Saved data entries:
--------------------------------

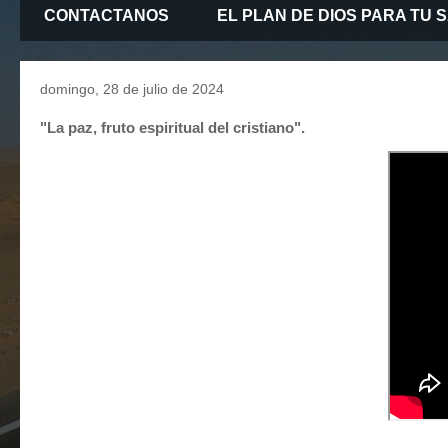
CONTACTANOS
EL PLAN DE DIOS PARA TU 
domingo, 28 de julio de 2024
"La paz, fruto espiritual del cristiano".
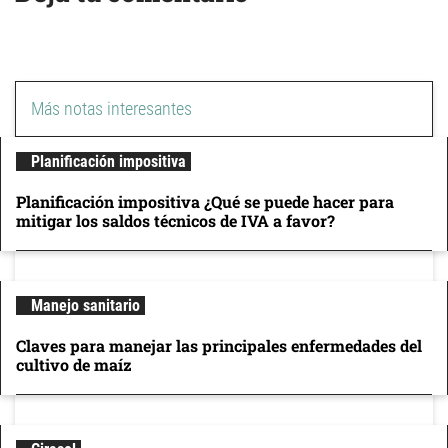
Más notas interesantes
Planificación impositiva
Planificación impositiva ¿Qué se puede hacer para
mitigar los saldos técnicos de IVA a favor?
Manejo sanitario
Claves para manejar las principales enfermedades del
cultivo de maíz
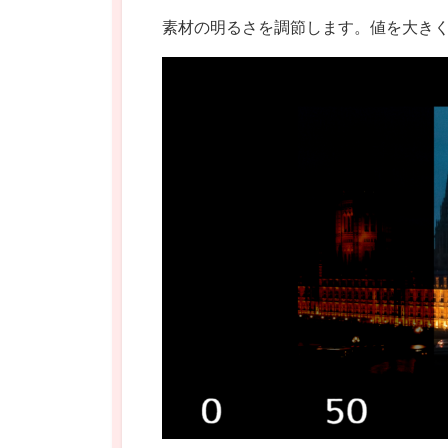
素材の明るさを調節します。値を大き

--------------------------------

__Task directions__:
Print, word for word, every entry shown above; the pictures stay out.

__Reply__:
CONTACTANOS
EL PLAN DE DIOS PARA TU 
domingo, 28 de julio de 2024
"La paz, fruto espiritual del cristiano".
Más notas interesantes
Planificación impositiva
Planificación impositiva ¿Qué se puede hacer para
mitigar los saldos técnicos de IVA a favor?
Manejo sanitario
Claves para manejar las principales enfermedades del
cultivo de maíz
素材の明るさを調節します。値を大き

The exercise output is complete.